O Globo
O Copom cortou a Selic em meio ponto porque
havia espaço e isso até os que apostavam em 0,25 ponto concordam. É o início do
ciclo de redução que irá até o ano que vem
O que o Banco Central iniciou ontem
foi um ciclo de queda dos juros que vai se estender até o ano
que vem. A queda de 0,5 ponto percentual era a previsão minoritária no mercado,
mas foi a decisão acertada, já que todas as condições estão dadas para isso. A
mais importante delas é a desinflação que, em um ano, levou o índice de preços
dos dois dígitos aos 3%. Parte desse resultado é trabalho do próprio Banco
Central. A decisão de ontem não foi resposta à pressão política nem reflexo das
críticas de autoridades do governo, mas sim consequência natural da evolução
dos indicadores. Havia espaço para a queda.
O BC votou dividido e os dois indicados pelo governo Lula fizeram a diferença. Os diretores de política monetária e de fiscalização, Gabriel Galípolo e Ailton de Aquino votaram com outros três dirigentes, entre eles, o presidente do BC, Roberto Campos Neto, pela redução de meio ponto. Quatro diretores ficaram em minoria na defesa de um corte de 0,25 ponto. Essa divisão vai desaparecer, e nas próximas três reuniões do ano, a taxa deve cair outros 0,5 ponto e com a unanimidade dos votos porque isso foi dito no comunicado.
“Em se confirmando o cenário esperado, os
membros do comitê, unanimemente, anteveem redução da mesma magnitude nas
próximas reuniões e avaliam que este é o ritmo apropriado para manter a
política contracionista necessária para o processo desinflacionário”.

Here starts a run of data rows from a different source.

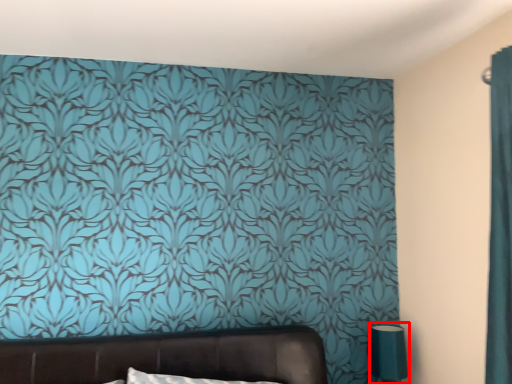 Question: Where is table lamp (annotated by the red box) located in relation to furniture in the image?

Choices:
 (A) left
 (B) right

Answer: (B) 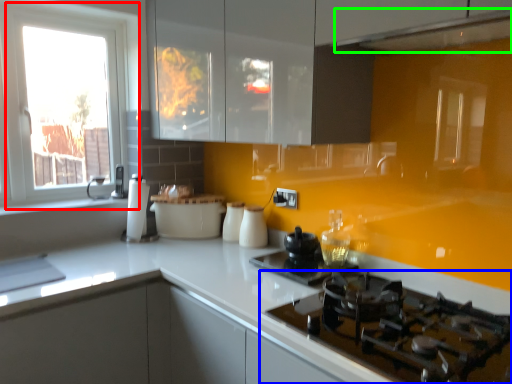 Question: Which is nearer to the window (highlighted by a red box)? gas stove (highlighted by a blue box) or exhaust hood (highlighted by a green box).

Choices:
 (A) gas stove
 (B) exhaust hood

Answer: (B) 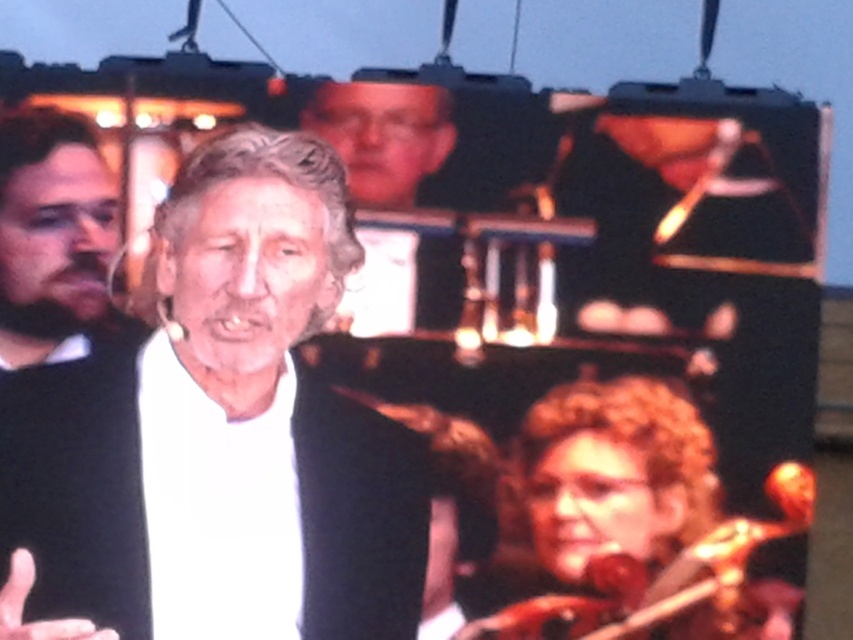 Does curly blonde hair at lower right lie behind white matte hand at lower left?

Yes, curly blonde hair at lower right is further from the viewer.

Who is lower down, curly blonde hair at lower right or white matte hand at lower left?

Positioned lower is curly blonde hair at lower right.

Who is more forward, (x=550, y=560) or (x=15, y=616)?

Positioned in front is point (x=15, y=616).

I want to click on curly blonde hair at lower right, so [610, 500].

Is white matte shirt at center behind curly blonde hair at lower right?

That is False.

Image resolution: width=853 pixels, height=640 pixels. What are the coordinates of `white matte shirt at center` in the screenshot? It's located at (219, 433).

Does curly blonde hair at lower right appear on the left side of black matte sweater at left?

No, curly blonde hair at lower right is not to the left of black matte sweater at left.

Is curly blonde hair at lower right further to the viewer compared to black matte sweater at left?

Yes, curly blonde hair at lower right is further from the viewer.

The image size is (853, 640). Find the location of `curly blonde hair at lower right`. curly blonde hair at lower right is located at coordinates (610, 500).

É importante deixar isso claro: juros de
13,25% ainda são altos demais para uma conjuntura de inflação baixa, portanto
segue sendo uma “política contracionista”. E a economia já está com sinais de
fraqueza.
No mercado era comum nos últimos dias ouvir
que a conjuntura permitiria ao BC reduzir meio ponto, mas o órgão seria
“parcimonioso”, “conservador” e escolheria 0,25 ponto. É um fenômeno curioso
esse. Pelo fato de os analistas acharem que o BC reduziria apenas 0,25 ponto,
eles passaram a adaptar as suas análises para a projeção de uma queda menor,
independentemente dos fatos.
O economista de um grande banco, que havia
apostado em 0,25 ponto, me disse que o fez porque a comunicação do BC o levou a
isso, mas admitiu que havia espaço para o corte de meio ponto. Ontem, no
mercado, já havia quem acreditasse que o próximo corte pode ser até maior, de
0,75 ponto.
A inflação caiu em todas as medidas, o
núcleo caiu, os preços por atacado estão em deflação, a inflação de alimentos
caminha para ser negativa, a economia está desacelerando, o dólar cedeu, as
projeções de inflação para este ano e nos próximos estão caindo. No mercado, a
maioria aposta em 11,75% no final do ano. Diante disso, por que não reduzir os
juros em meio ponto?
No tempo entre uma reunião e outra, a
projeção de inflação para 2023 caiu de 5,12% para 4,84%. Para 2024, caiu de 4%
para 3,89%, e a de 2025, de 3,8% para 3,5%. Portanto, todas as projeções estão
se aproximando do espaço de flutuação.
Desde que Roberto Campos assumiu, as taxas
de juros foram reduzidas para 2% e depois subiram para 13,75% e agora começam
nova descida, uma gangorra cheia de emoções. Quando ele assumiu o cargo, a
Selic estava em 6,5%. Em julho de 2019, com a inflação a 3,22%, os juros
começaram a cair. Em agosto de 2020, já em plena pandemia, a Selic foi levada
ao seu menor valor histórico: 2%. Os juros, então, ficaram negativos. Quando a
inflação já estava subindo, e em março de 2021 era 6,1%, a Selic teve a
primeira elevação, de 0,75 ponto. E foi uma escalada de alta de juros até
agosto de 2022, pleno ano eleitoral. Naquele momento, o Ministério da Economia
fazia política expansionista. Já o Banco Central contrariava o governo fazendo
uma política contracionista.
O BC poderia já ter reduzido a Selic, mas é
forçoso reconhecer que ele usou sua autonomia contrariando dois governos e
assim conseguiu deter o surto inflacionário. Não trabalhou só, nos últimos
meses. Teve a companhia do ministro Fernando Haddad que atuou para restaurar
instrumentos de política fiscal.
Nos tensos meses recentes, em que o
presidente Lula fez críticas à política monetária e à pessoa de Roberto Campos
Neto, uma coisa ficou comprovada: goste-se ou não das decisões do BC, tudo
funciona melhor quando o Banco Central é independente. Os juros ainda estão
altos, mas a tendência é continuar a queda e o sinal já foi dado nesse
comunicado. O fim da autonomia teria sido um tiro no pé, se tivesse sido
tentado.
Muito bom.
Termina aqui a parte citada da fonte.